Stored items
== Segment start ==
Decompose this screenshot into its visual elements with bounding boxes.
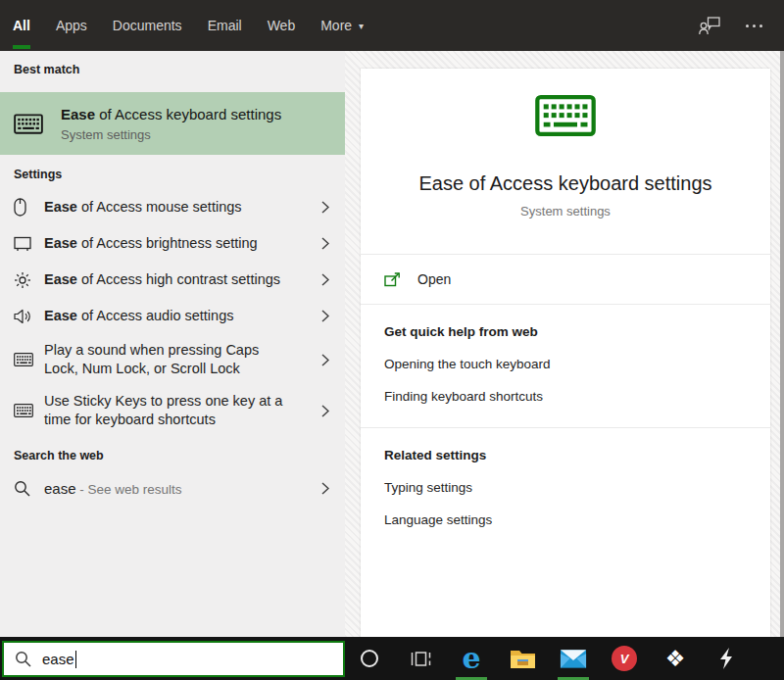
task-view-icon[interactable] bbox=[407, 637, 434, 680]
lightning-icon[interactable] bbox=[712, 637, 740, 680]
flyout-right-edge bbox=[780, 51, 784, 637]
contrast-sun-icon bbox=[14, 271, 37, 289]
preview-hero: Ease of Access keyboard settings System … bbox=[361, 69, 770, 254]
open-label: Open bbox=[417, 271, 451, 287]
result-play-sound-lock-keys[interactable]: Play a sound when pressing Caps Lock, Nu… bbox=[0, 334, 345, 385]
related-settings-header: Related settings bbox=[384, 448, 747, 462]
result-label: Play a sound when pressing Caps Lock, Nu… bbox=[44, 336, 289, 383]
tabs: All Apps Documents Email Web More ▾ bbox=[0, 0, 376, 51]
active-tab-underline bbox=[13, 45, 30, 49]
related-link-language-settings[interactable]: Language settings bbox=[384, 512, 747, 527]
result-label: Ease of Access high contrast settings bbox=[44, 266, 280, 294]
result-label-rest: of Access high contrast settings bbox=[77, 271, 280, 287]
search-flyout: Best match Ease of Access keyboard setti… bbox=[0, 51, 784, 637]
tab-apps[interactable]: Apps bbox=[43, 0, 100, 51]
tab-web-label: Web bbox=[268, 18, 296, 33]
file-explorer-icon[interactable] bbox=[509, 637, 536, 680]
expressvpn-glyph: V bbox=[620, 652, 629, 666]
preview-panel: Ease of Access keyboard settings System … bbox=[345, 51, 784, 637]
keyboard-icon bbox=[535, 94, 596, 137]
result-label: Ease of Access brightness setting bbox=[44, 229, 258, 258]
dropbox-icon[interactable]: ❖ bbox=[662, 637, 689, 680]
chevron-right-icon bbox=[321, 405, 329, 417]
result-label-rest: Use Sticky Keys to press one key at a ti… bbox=[44, 393, 282, 427]
tab-documents[interactable]: Documents bbox=[100, 0, 195, 51]
result-ease-of-access-mouse-settings[interactable]: Ease of Access mouse settings bbox=[0, 189, 345, 225]
open-action[interactable]: Open bbox=[361, 255, 770, 304]
tab-documents-label: Documents bbox=[113, 18, 182, 33]
best-match-subtitle: System settings bbox=[61, 127, 281, 142]
tab-more-label: More bbox=[320, 18, 352, 33]
best-match-header: Best match bbox=[0, 51, 345, 84]
result-sticky-keys[interactable]: Use Sticky Keys to press one key at a ti… bbox=[0, 385, 345, 436]
tab-all[interactable]: All bbox=[0, 0, 43, 51]
best-match-result[interactable]: Ease of Access keyboard settings System … bbox=[0, 92, 345, 155]
tab-all-label: All bbox=[13, 18, 30, 33]
edge-glyph: e bbox=[462, 644, 480, 673]
chevron-right-icon bbox=[321, 273, 329, 286]
search-input-value: ease bbox=[42, 651, 74, 667]
web-search-label: ease - See web results bbox=[44, 474, 182, 504]
result-ease-of-access-brightness-setting[interactable]: Ease of Access brightness setting bbox=[0, 225, 345, 262]
ellipsis-menu-icon[interactable] bbox=[746, 24, 762, 27]
cortana-icon[interactable] bbox=[356, 637, 383, 680]
chevron-right-icon bbox=[321, 201, 329, 214]
result-label-rest: of Access audio settings bbox=[77, 308, 234, 323]
result-label-rest: Play a sound when pressing Caps Lock, Nu… bbox=[44, 342, 259, 376]
dropbox-glyph: ❖ bbox=[665, 648, 686, 670]
chevron-right-icon bbox=[321, 310, 329, 322]
quick-help-section: Get quick help from web Opening the touc… bbox=[361, 305, 770, 427]
chevron-down-icon: ▾ bbox=[359, 21, 364, 31]
open-external-icon bbox=[384, 272, 401, 287]
result-label-bold: Ease bbox=[44, 199, 77, 215]
search-tab-bar: All Apps Documents Email Web More ▾ bbox=[0, 0, 784, 51]
edge-icon[interactable]: e bbox=[458, 637, 485, 680]
settings-header: Settings bbox=[0, 155, 345, 189]
results-panel: Best match Ease of Access keyboard setti… bbox=[0, 51, 345, 637]
preview-title: Ease of Access keyboard settings bbox=[361, 172, 770, 195]
keyboard-icon bbox=[14, 404, 37, 417]
tab-email[interactable]: Email bbox=[195, 0, 255, 51]
mouse-icon bbox=[14, 198, 37, 217]
result-label: Use Sticky Keys to press one key at a ti… bbox=[44, 387, 289, 434]
result-label: Ease of Access mouse settings bbox=[44, 193, 242, 221]
mail-icon[interactable] bbox=[560, 637, 587, 680]
text-caret bbox=[75, 651, 76, 668]
monitor-icon bbox=[14, 236, 37, 252]
best-match-text: Ease of Access keyboard settings System … bbox=[61, 106, 281, 142]
tab-more[interactable]: More ▾ bbox=[308, 0, 376, 51]
result-label-bold: Ease bbox=[44, 271, 77, 287]
taskbar-icons: e V ❖ bbox=[356, 637, 763, 680]
result-label-bold: Ease bbox=[44, 235, 77, 251]
tab-email-label: Email bbox=[208, 18, 242, 33]
preview-subtitle: System settings bbox=[361, 204, 770, 254]
search-icon bbox=[15, 651, 31, 667]
help-link-keyboard-shortcuts[interactable]: Finding keyboard shortcuts bbox=[384, 389, 747, 404]
result-ease-of-access-high-contrast-settings[interactable]: Ease of Access high contrast settings bbox=[0, 262, 345, 298]
chevron-right-icon bbox=[321, 354, 329, 366]
result-label-bold: Ease bbox=[44, 308, 77, 323]
feedback-icon[interactable] bbox=[699, 17, 720, 35]
best-match-title-bold: Ease bbox=[61, 106, 95, 122]
preview-card: Ease of Access keyboard settings System … bbox=[361, 69, 770, 637]
keyboard-icon bbox=[14, 114, 43, 134]
related-link-typing-settings[interactable]: Typing settings bbox=[384, 480, 747, 495]
result-label: Ease of Access audio settings bbox=[44, 302, 233, 330]
best-match-title: Ease of Access keyboard settings bbox=[61, 106, 281, 122]
topbar-actions bbox=[699, 17, 762, 35]
search-icon bbox=[14, 480, 37, 497]
chevron-right-icon bbox=[321, 482, 329, 495]
help-link-touch-keyboard[interactable]: Opening the touch keyboard bbox=[384, 357, 747, 371]
result-ease-of-access-audio-settings[interactable]: Ease of Access audio settings bbox=[0, 298, 345, 334]
tab-apps-label: Apps bbox=[56, 18, 87, 33]
result-web-search[interactable]: ease - See web results bbox=[0, 470, 345, 507]
tab-web[interactable]: Web bbox=[255, 0, 309, 51]
keyboard-icon bbox=[14, 353, 37, 366]
quick-help-header: Get quick help from web bbox=[384, 324, 747, 339]
speaker-icon bbox=[14, 309, 37, 324]
web-search-query: ease bbox=[44, 480, 76, 497]
web-search-suffix: - See web results bbox=[76, 482, 182, 497]
taskbar-search-input[interactable]: ease bbox=[2, 641, 345, 677]
expressvpn-icon[interactable]: V bbox=[611, 637, 638, 680]
taskbar: ease e bbox=[0, 637, 784, 680]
== Segment end ==
=== What the task requires ===
Take every line above where "results" appears and copy it.

=== Final answer ===
web-search-label: ease - See web results bbox=[44, 474, 182, 504]
results-panel: Best match Ease of Access keyboard setti… bbox=[0, 51, 345, 637]
result-web-search[interactable]: ease - See web results bbox=[0, 470, 345, 507]
web-search-suffix: - See web results bbox=[76, 482, 182, 497]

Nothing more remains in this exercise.